[2017年12月2週号岩手版]
【紫波町】「お客様に安心して味わってもらいたい」と話すのは、地元産「ナンブコムギ」を使ったベーグルを製造・販売する紫波町二日町の「LOTA.bagel(ロタ ベーグル)」の澁田ひとみ代表(44)。「素材を活かすには、発酵が大切」と自然発酵させた生地は、もちもちの食感を生み、消費者からも好評だ。
澁田代表は、自宅敷地内にある3坪の工房でベーグルを製造し、配達までをすべて一人で行う。
「ベーグルに出会うまで、普通の事務員だった」と澁田代表。東京で偶然見つけたベーグルの店に憧れ、独学で作り方を研究し、2007年に工房を設立した。
当時まだベーグルの知名度は低く、2、3冊の書籍を参考に試作を重ねた。「一番おいしいと思えるベーグルが焼けるまで、小麦粉と水、塩の分量を変えながら何度も作った」と振り返る。
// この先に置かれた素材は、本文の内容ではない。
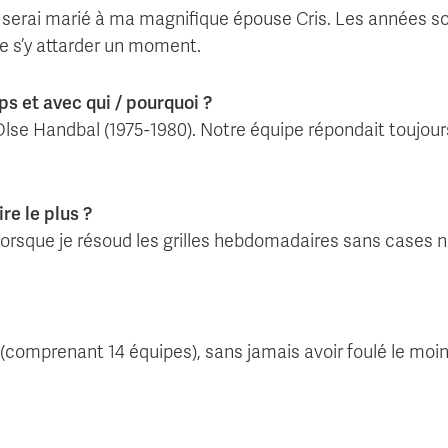
je serai marié à ma magnifique épouse Cris. Les années 
 de s’y attarder un moment.
s et avec qui / pourquoi ?
se Handbal (1975-1980). Notre équipe répondait toujours
re le plus ?
lorsque je résoud les grilles hebdomadaires sans cases 
all (comprenant 14 équipes), sans jamais avoir foulé le moi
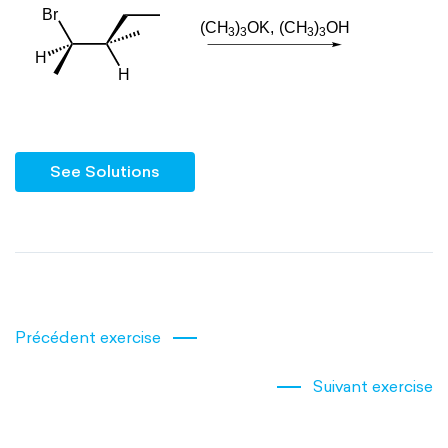
See Solutions
Précédent exercise
Suivant exercise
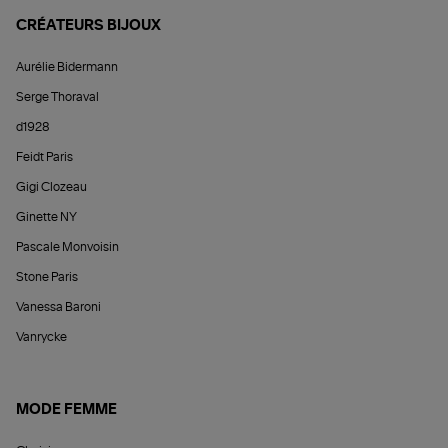
CRÉATEURS BIJOUX
Aurélie Bidermann
Serge Thoraval
d1928
Feidt Paris
Gigi Clozeau
Ginette NY
Pascale Monvoisin
Stone Paris
Vanessa Baroni
Vanrycke
MODE FEMME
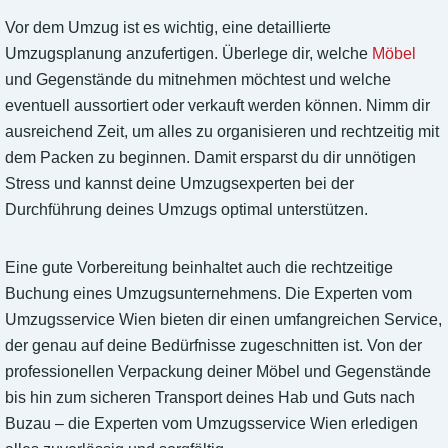
Vor dem Umzug ist es wichtig, eine detaillierte
Umzugsplanung anzufertigen. Überlege dir, welche
Möbel
und Gegenstände du mitnehmen möchtest und welche
eventuell aussortiert oder verkauft werden können. Nimm dir
ausreichend Zeit, um alles zu organisieren und rechtzeitig mit
dem Packen zu beginnen. Damit ersparst du dir unnötigen
Stress und kannst deine Umzugsexperten bei der
Durchführung deines Umzugs optimal unterstützen.
Eine gute Vorbereitung beinhaltet auch die rechtzeitige
Buchung eines Umzugsunternehmens. Die Experten vom
Umzugsservice Wien bieten dir einen umfangreichen Service,
der genau auf deine Bedürfnisse zugeschnitten ist. Von der
professionellen Verpackung deiner Möbel und Gegenstände
bis hin zum sicheren Transport deines Hab und Guts nach
Buzau – die Experten vom Umzugsservice Wien erledigen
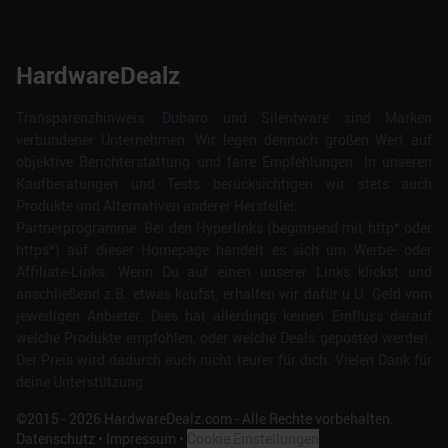
HardwareDealz
Transparenzhinweis: Dubaro und Silentware sind Marken
verbundener Unternehmen. Wir legen dennoch großen Wert auf
objektive Berichterstattung und faire Empfehlungen. In unseren
Kaufberatungen und Tests berücksichtigen wir stets auch
Produkte und Alternativen anderer Hersteller.
Partnerprogramme: Bei den Hyperlinks (beginnend mit http* oder
https*) auf dieser Homepage handelt es sich um Werbe- oder
Affiliate-Links. Wenn Du auf einen unserer Links klickst und
anschließend z.B. etwas kaufst, erhalten wir dafür u.U. Geld vom
jeweiligen Anbieter. Dies hat allerdings keinen Einfluss darauf
welche Produkte empfohlen, oder welche Deals geposted werden.
Der Preis wird dadurch auch nicht teurer für dich. Vielen Dank für
deine Unterstützung.
©2015 -
2026
HardwareDealz.com - Alle Rechte vorbehalten.
Datenschutz
•
Impressum
•
Cookie Einstellungen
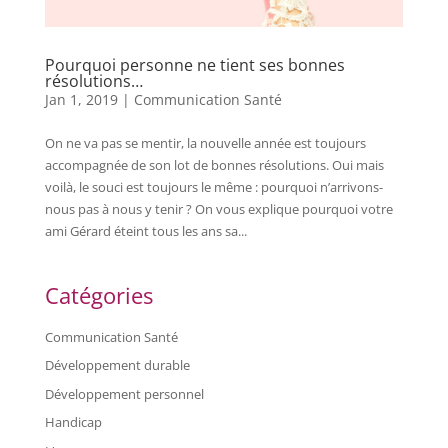
Pourquoi personne ne tient ses bonnes
résolutions…
Jan 1, 2019
|
Communication Santé
On ne va pas se mentir, la nouvelle année est toujours
accompagnée de son lot de bonnes résolutions. Oui mais
voilà, le souci est toujours le même : pourquoi n’arrivons-
nous pas à nous y tenir ? On vous explique pourquoi votre
ami Gérard éteint tous les ans sa...
Catégories
Communication Santé
Développement durable
Développement personnel
Handicap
小麦粉の原料は、紫波町産ナンブコムギ。開花期に一度だけ赤かび防除剤を散布する以外は、農薬は使わない。澁田代表は「お客様に安心して味わってもらいたい」と、試作時からこの小麦粉を使い続けている。
同町産ナンブコムギの魅力は「グルテン量が多いのでかみ応えがあり、かむほどに小麦の風味が楽しめる」と澁田代表。素材を生かすため、生地は自然発酵させている。「時間をかけて自然に膨らんだ生地からは、よりもっちりとしたベーグルができるような気がする」と話す。
同工房のベーグルは、盛岡市など近隣のカフェ6店舗で味わうことが出来るほか、予約販売も受け付けている。
常連客の40代女性は「風味がよく、もちもちしておいしいのでよく予約する。地元産の材料で安心できるので、家族で食べている」と話す。
澁田代表は「農家の皆さんのおかげで、素材を生かしたベーグルをお客様に楽しんでもらうことができる」と感謝しながら、ベーグル作りに励んでいる。